Concursos fiscais 2026: salários, bancas e estratégia certa
Concursos fiscais 2026: veja o que já é fato, salários e bancas prováveis, além do filtro de 5 perguntas para evoluir com foco.

Se você está pesquisando concursos fiscais 2026, a primeira coisa que eu preciso dizer é o que você não vai encontrar aqui: lista mágica de edital confirmado. Até o momento em que escrevo, não existe um único edital fiscal publicado para 2026 no Diário Oficial. Existem autorizações, estudos e muita especulação. E é justamente isso que separa quem perde tempo de quem chega nomeado.

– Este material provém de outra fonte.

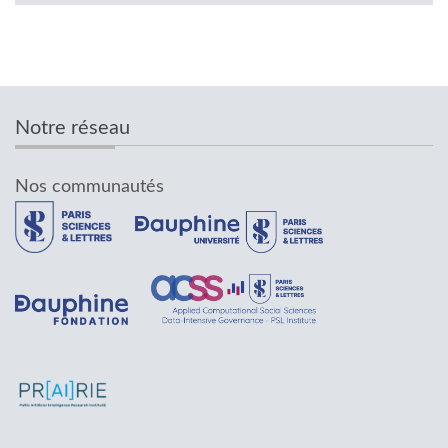
Notre réseau
Nos communautés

Eu sou Juliana Castro. Passei em três concursos entre 2016 e 2023, dois deles na área fiscal. Na primeira vez, errei feio: escolhi a prova pelo salário. Na segunda e na terceira, usei outra régua. Este artigo é sobre essa régua.

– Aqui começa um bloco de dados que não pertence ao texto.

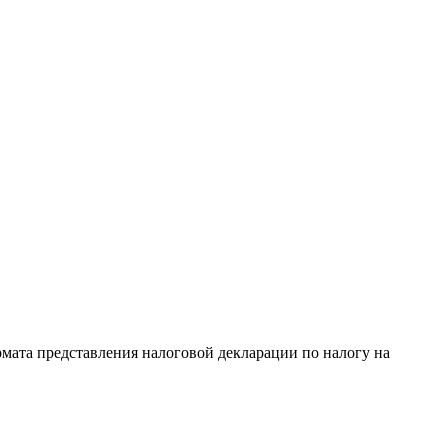
мата представления налоговой декларации по налогу на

O que existe de concreto para concursos fiscais 2026
Vou ser direta: não há edital confirmado, mas há três frentes que merecem monitoramento sério.
A Receita Federal fez concurso em 2024, com banca Cebraspe, para 230 vagas de auditor fiscal. A validade daquele certame vai até 2026, com possibilidade de prorrogação. Isso significa que o governo pode aproveitar o cadastro de reserva antes de autorizar um novo concurso. Uma nova autorização para 2026 não está descartada, mas também não foi publicada. Fonte: portarias do Ministério da Gestão e da Inovação.

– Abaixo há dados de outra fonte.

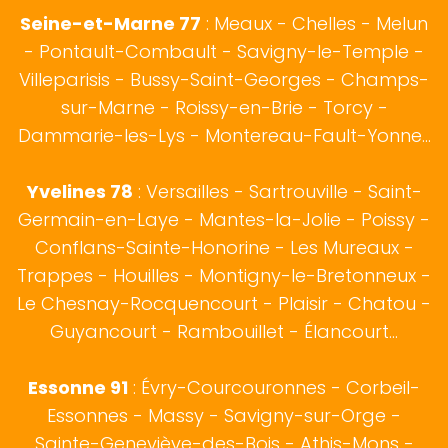
Seine-et-Marne 77
: Meaux - Chelles - Melun
- Pontault-Combault - Savigny-le-Temple -
Villeparisis - Bussy-Saint-Georges - Champs-
sur-Marne - Roissy-en-Brie - Torcy -
Dammarie-les-Lys - Montereau-Fault-Yonne...
Yvelines 78
: Versailles - Sartrouville - Saint-
Germain-en-Laye - Mantes-la-Jolie - Poissy -
Conflans-Sainte-Honorine - Les Mureaux -
Trappes - Houilles - Montigny-le-Bretonneux -
Le Chesnay-Rocquencourt - Plaisir - Chatou -
Guyancourt - Rambouillet - Élancourt...
Essonne 91
: Évry-Courcouronnes - Corbeil-
Essonnes - Massy - Savigny-sur-Orge -
Sainte-Geneviève-des-Bois - Athis-Mons -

A SEFAZ de São Paulo é outro caso. O concurso de 2023, organizado pela FGV, formou cadastro de reserva que está chegando ao fim. O governo paulista já sinalizou que pretende repor as aposentadorias da carreira de Agente Fiscal de Rendas, mas qualquer data seria chute. O que dá para afirmar é o seguinte: existe movimento nos bastidores e, se o edital sair, a banca deve ser a FGV, que tem contrato com a pasta.
A terceira frente são os ISS municipais. Prefeituras de médio e grande porte têm feito concursos recentes com FCC, Vunesp e AOCP. Para 2026, a aposta racional está nos municípios que realizaram provas entre 2019 e 2021 e tiveram o cadastro de reserva vencido nos últimos anos. Mas eu não tornaria um município específico o centro da minha preparação sem ver a autorização publicada.
O que eu faço na prática: mantenho uma planilha com colunas para órgão, autorização, banca e data provável. Atualizo uma vez por semana, olhando o Diário Oficial e os sites das bancas. É chato, mas é funcional.
O erro de 2017 que me ensinou a comparar editais de verdade
Em 2017, eu tinha uma planilha com três linhas. A Receita Federal pagava o melhor salário, então decidi que era para lá que eu iria, mesmo sem nunca ter estudado direito tributário a fundo. O concurso de 2014 teve 255 mil inscritos para 800 vagas, algo em torno de 318 candidatos por vaga, de acordo com a ESAF. Eu ignorei a concorrência, ignorei a banca e ignorei o fato de que o edital cobrava comércio internacional e legislação aduaneira, matérias que eu nunca tinha visto.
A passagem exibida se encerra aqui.